─── Input

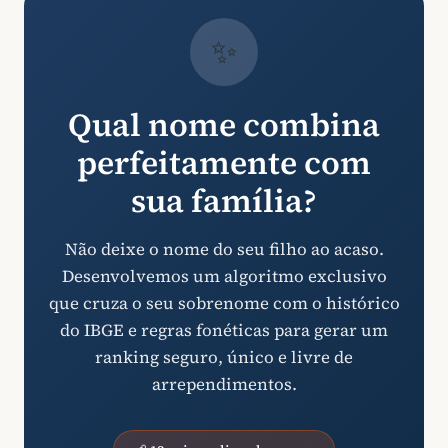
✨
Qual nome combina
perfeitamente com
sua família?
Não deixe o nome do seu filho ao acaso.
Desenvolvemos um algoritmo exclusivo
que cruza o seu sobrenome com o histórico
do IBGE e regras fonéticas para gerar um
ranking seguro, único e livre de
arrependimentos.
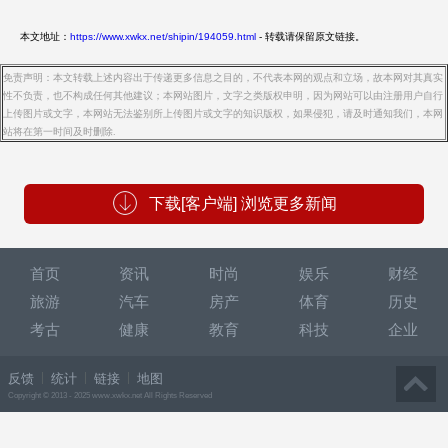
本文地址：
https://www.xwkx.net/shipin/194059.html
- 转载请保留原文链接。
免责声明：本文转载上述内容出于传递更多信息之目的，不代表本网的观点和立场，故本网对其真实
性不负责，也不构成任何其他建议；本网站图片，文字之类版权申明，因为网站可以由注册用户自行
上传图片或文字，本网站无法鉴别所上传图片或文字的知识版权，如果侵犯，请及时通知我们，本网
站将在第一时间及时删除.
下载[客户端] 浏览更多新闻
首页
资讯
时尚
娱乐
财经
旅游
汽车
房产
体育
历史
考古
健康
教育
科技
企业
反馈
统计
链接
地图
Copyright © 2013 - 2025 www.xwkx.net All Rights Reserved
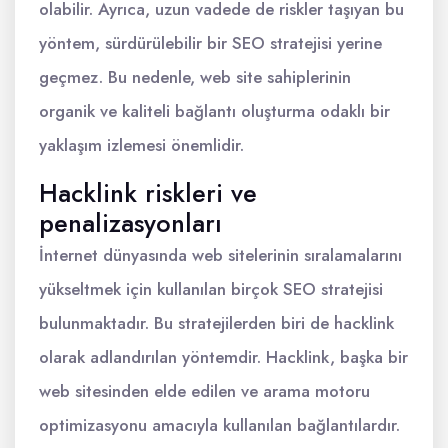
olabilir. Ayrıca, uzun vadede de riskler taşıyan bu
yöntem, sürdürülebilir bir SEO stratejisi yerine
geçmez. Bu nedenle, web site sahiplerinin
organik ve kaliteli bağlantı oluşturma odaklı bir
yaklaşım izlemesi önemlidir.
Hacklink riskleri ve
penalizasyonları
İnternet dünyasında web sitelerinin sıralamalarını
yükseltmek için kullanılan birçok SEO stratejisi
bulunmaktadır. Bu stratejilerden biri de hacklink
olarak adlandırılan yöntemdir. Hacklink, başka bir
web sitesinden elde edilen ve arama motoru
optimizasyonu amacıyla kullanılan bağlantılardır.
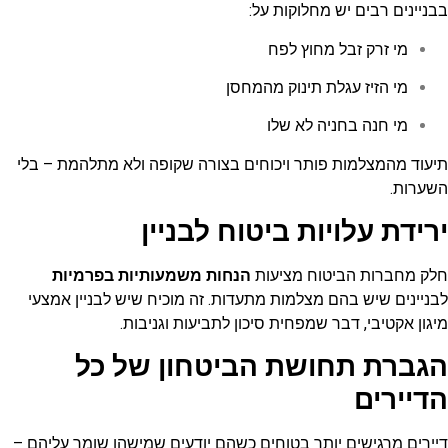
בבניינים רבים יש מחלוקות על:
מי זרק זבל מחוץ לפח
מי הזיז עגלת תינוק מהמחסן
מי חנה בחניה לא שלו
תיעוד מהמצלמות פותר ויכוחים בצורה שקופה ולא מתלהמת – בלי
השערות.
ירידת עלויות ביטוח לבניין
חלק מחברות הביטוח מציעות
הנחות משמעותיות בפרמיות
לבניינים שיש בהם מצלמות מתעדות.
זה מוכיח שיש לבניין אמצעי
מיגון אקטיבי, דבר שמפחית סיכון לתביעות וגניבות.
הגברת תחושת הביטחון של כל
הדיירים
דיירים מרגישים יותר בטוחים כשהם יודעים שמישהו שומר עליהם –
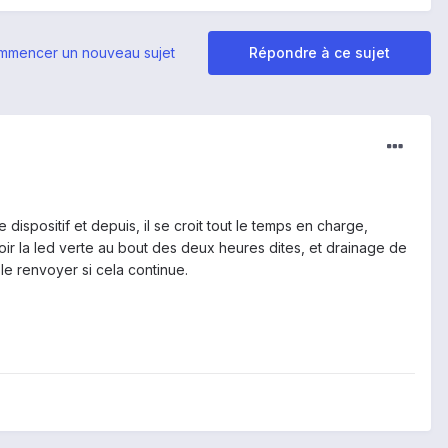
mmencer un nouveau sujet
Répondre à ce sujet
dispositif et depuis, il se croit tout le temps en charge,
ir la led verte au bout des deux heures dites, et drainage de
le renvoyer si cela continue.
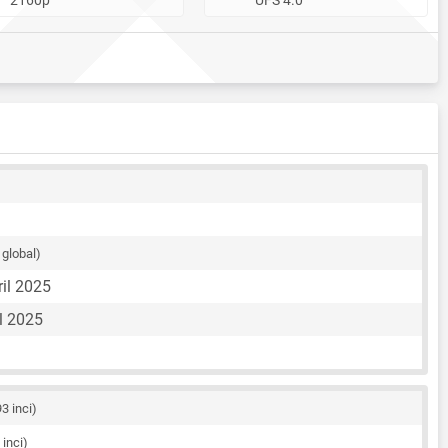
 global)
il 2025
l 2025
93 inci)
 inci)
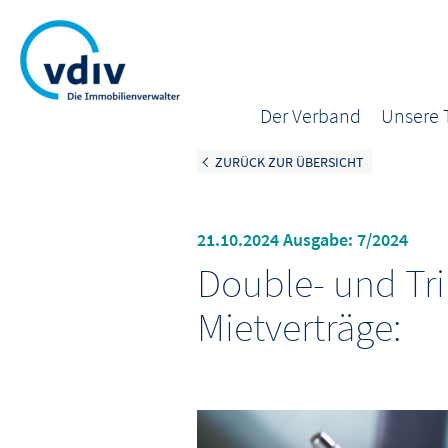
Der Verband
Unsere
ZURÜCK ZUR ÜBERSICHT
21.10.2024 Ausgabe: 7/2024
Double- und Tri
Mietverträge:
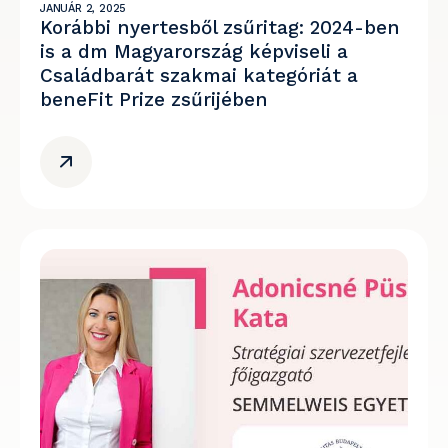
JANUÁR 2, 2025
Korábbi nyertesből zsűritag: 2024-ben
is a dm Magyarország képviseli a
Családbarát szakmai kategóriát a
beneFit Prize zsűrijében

──────

Could you repeat, exactly and with nothing added, the lines from the top of the entries above through the line that holds "organik ve kaliteli", leaving out any pictures?

= Exercise answer =
✨
Qual nome combina
perfeitamente com
sua família?
Não deixe o nome do seu filho ao acaso.
Desenvolvemos um algoritmo exclusivo
que cruza o seu sobrenome com o histórico
do IBGE e regras fonéticas para gerar um
ranking seguro, único e livre de
arrependimentos.
本文地址：
https://www.xwkx.net/shipin/194059.html
- 转载请保留原文链接。
免责声明：本文转载上述内容出于传递更多信息之目的，不代表本网的观点和立场，故本网对其真实
性不负责，也不构成任何其他建议；本网站图片，文字之类版权申明，因为网站可以由注册用户自行
上传图片或文字，本网站无法鉴别所上传图片或文字的知识版权，如果侵犯，请及时通知我们，本网
站将在第一时间及时删除.
下载[客户端] 浏览更多新闻
首页
资讯
时尚
娱乐
财经
旅游
汽车
房产
体育
历史
考古
健康
教育
科技
企业
反馈
统计
链接
地图
Copyright © 2013 - 2025 www.xwkx.net All Rights Reserved
olabilir. Ayrıca, uzun vadede de riskler taşıyan bu
yöntem, sürdürülebilir bir SEO stratejisi yerine
geçmez. Bu nedenle, web site sahiplerinin
organik ve kaliteli bağlantı oluşturma odaklı bir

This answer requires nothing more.